Supplied material:
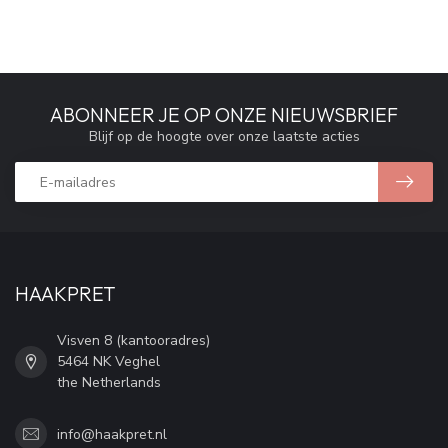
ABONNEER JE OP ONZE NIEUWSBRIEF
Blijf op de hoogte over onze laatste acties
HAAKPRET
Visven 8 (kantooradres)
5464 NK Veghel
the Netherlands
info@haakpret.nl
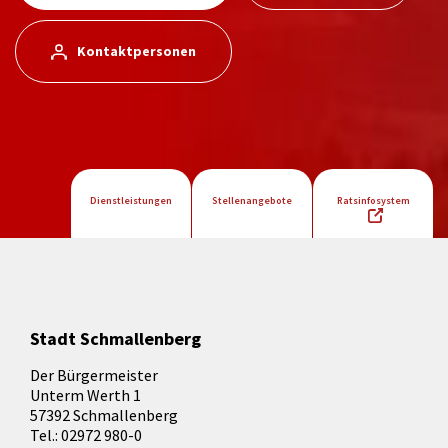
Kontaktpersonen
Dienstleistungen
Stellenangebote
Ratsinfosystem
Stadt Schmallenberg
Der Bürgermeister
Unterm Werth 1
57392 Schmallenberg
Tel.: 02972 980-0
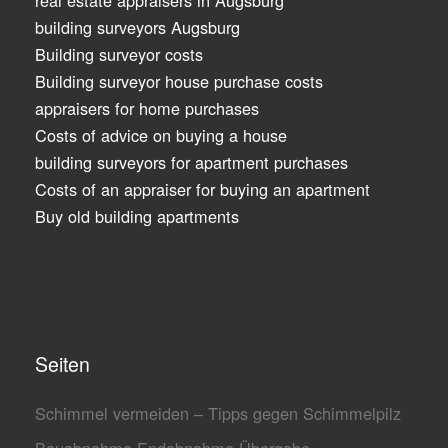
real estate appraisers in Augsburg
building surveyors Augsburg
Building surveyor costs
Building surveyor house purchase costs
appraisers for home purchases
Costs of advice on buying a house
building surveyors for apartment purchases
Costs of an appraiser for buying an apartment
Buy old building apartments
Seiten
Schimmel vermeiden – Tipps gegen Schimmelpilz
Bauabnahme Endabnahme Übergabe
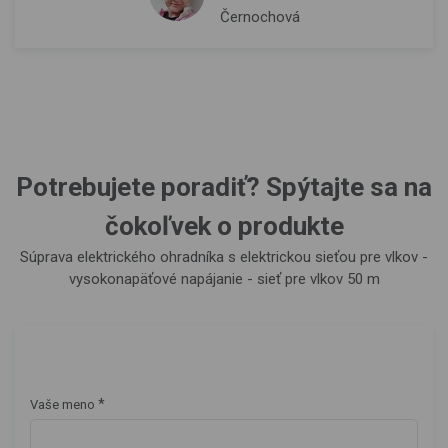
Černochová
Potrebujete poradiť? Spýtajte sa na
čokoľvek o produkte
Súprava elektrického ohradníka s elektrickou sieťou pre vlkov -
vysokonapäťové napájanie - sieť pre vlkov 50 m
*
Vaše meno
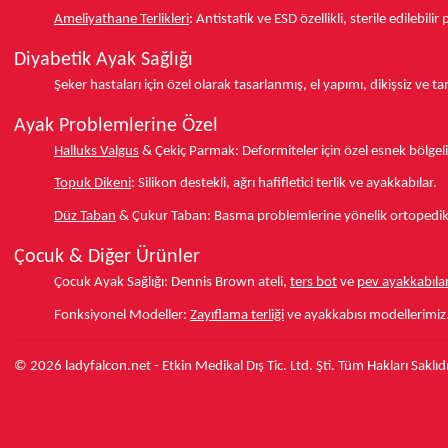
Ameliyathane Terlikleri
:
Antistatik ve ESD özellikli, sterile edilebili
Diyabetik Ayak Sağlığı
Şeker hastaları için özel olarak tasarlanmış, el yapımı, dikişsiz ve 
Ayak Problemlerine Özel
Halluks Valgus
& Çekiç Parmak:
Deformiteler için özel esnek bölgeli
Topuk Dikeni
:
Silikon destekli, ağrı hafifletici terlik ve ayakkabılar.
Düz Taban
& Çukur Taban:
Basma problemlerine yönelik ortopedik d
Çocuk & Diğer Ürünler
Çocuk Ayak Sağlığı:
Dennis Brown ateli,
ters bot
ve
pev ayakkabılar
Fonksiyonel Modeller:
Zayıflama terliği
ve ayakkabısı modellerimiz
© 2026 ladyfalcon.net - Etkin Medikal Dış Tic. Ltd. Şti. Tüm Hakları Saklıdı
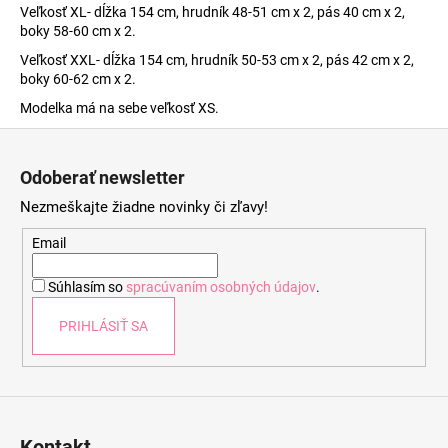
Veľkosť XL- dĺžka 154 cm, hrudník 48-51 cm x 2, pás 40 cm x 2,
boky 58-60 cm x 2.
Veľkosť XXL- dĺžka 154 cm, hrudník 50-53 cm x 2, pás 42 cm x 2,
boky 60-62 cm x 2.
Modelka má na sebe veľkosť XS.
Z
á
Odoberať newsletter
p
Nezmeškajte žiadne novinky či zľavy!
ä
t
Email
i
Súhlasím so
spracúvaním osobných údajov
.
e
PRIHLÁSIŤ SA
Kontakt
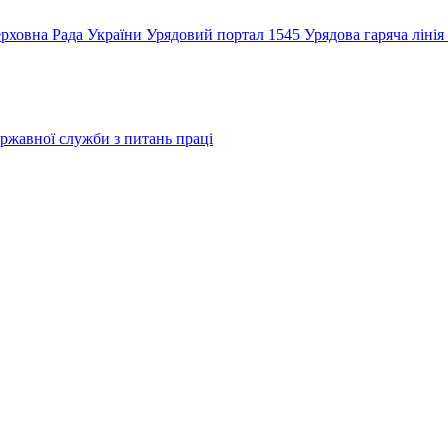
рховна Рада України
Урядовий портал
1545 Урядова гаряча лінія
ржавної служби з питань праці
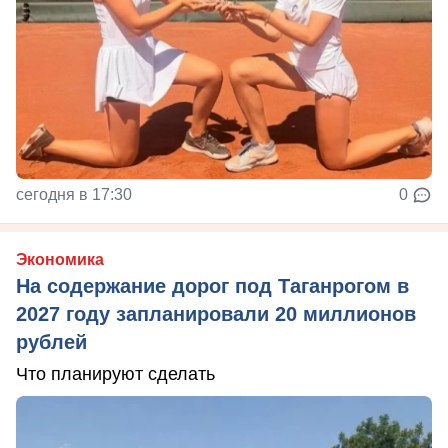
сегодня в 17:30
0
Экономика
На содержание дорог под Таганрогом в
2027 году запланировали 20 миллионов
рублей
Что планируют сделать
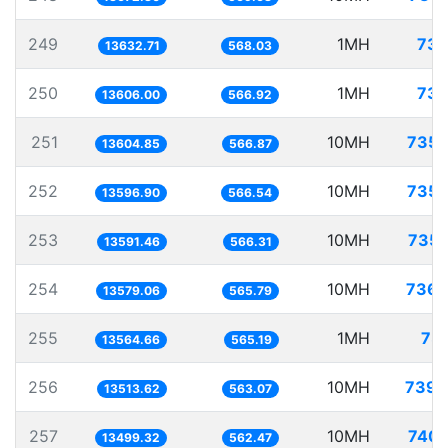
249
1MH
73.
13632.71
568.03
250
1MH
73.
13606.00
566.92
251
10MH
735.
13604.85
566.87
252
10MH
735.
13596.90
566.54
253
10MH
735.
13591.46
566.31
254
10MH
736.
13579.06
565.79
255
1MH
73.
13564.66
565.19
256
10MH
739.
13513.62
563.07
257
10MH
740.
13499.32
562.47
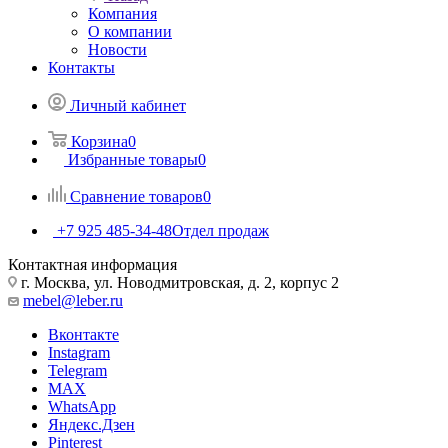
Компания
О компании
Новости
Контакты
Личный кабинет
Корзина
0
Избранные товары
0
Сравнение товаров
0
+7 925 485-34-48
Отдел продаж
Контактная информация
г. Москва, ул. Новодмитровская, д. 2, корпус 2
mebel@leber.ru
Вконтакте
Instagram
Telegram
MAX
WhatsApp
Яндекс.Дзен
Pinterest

==

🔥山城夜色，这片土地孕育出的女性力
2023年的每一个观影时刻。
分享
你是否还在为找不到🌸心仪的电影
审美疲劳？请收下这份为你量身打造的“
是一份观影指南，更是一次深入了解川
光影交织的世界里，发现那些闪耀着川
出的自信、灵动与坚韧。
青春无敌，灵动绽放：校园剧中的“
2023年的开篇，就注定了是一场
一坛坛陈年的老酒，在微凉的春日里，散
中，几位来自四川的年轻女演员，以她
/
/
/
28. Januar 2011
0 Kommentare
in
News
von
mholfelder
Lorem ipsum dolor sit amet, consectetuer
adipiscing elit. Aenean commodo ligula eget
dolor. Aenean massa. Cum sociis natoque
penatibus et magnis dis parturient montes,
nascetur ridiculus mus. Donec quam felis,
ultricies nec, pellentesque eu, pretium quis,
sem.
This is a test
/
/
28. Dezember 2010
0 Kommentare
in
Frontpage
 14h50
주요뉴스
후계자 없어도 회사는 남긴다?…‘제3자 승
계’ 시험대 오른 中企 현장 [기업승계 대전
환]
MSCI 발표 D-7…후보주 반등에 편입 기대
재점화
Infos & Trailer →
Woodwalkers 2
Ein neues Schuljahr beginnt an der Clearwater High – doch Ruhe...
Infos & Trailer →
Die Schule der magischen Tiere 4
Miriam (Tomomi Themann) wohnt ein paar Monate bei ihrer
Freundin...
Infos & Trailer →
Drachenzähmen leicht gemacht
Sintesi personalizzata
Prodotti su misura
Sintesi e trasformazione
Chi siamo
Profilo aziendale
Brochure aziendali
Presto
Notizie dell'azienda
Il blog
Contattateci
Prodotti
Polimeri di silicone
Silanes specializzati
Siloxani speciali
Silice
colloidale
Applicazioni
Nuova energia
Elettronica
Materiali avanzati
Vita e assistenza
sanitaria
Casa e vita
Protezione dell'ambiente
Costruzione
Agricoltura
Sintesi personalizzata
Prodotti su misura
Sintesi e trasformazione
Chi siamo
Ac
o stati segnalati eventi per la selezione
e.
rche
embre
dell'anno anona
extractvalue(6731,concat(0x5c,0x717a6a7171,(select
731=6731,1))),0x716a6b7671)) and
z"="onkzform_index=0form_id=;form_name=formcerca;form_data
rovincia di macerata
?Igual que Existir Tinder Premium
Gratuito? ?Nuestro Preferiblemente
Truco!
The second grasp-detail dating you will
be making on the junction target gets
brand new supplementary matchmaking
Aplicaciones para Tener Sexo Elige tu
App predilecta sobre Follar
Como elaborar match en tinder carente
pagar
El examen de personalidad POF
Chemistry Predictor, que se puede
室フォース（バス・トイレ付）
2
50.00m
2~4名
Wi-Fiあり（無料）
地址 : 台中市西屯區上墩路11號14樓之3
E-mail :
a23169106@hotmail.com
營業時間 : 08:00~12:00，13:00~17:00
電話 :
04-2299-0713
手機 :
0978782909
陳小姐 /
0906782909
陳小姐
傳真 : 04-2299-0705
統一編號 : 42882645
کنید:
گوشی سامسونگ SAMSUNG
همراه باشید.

Problem statement: An exact copy is needed of the stretch above that opens with the line containing "ABONNEER JE OP ONZE NIEUWSBRIEF" and closes with the line containing "57392 Schmallenberg"; the pictures are not part of it.

Answer space:
ABONNEER JE OP ONZE NIEUWSBRIEF
Blijf op de hoogte over onze laatste acties
HAAKPRET
Visven 8 (kantooradres)
5464 NK Veghel
the Netherlands
info@haakpret.nl
Kontaktpersonen
Dienstleistungen
Stellenangebote
Ratsinfosystem
Stadt Schmallenberg
Der Bürgermeister
Unterm Werth 1
57392 Schmallenberg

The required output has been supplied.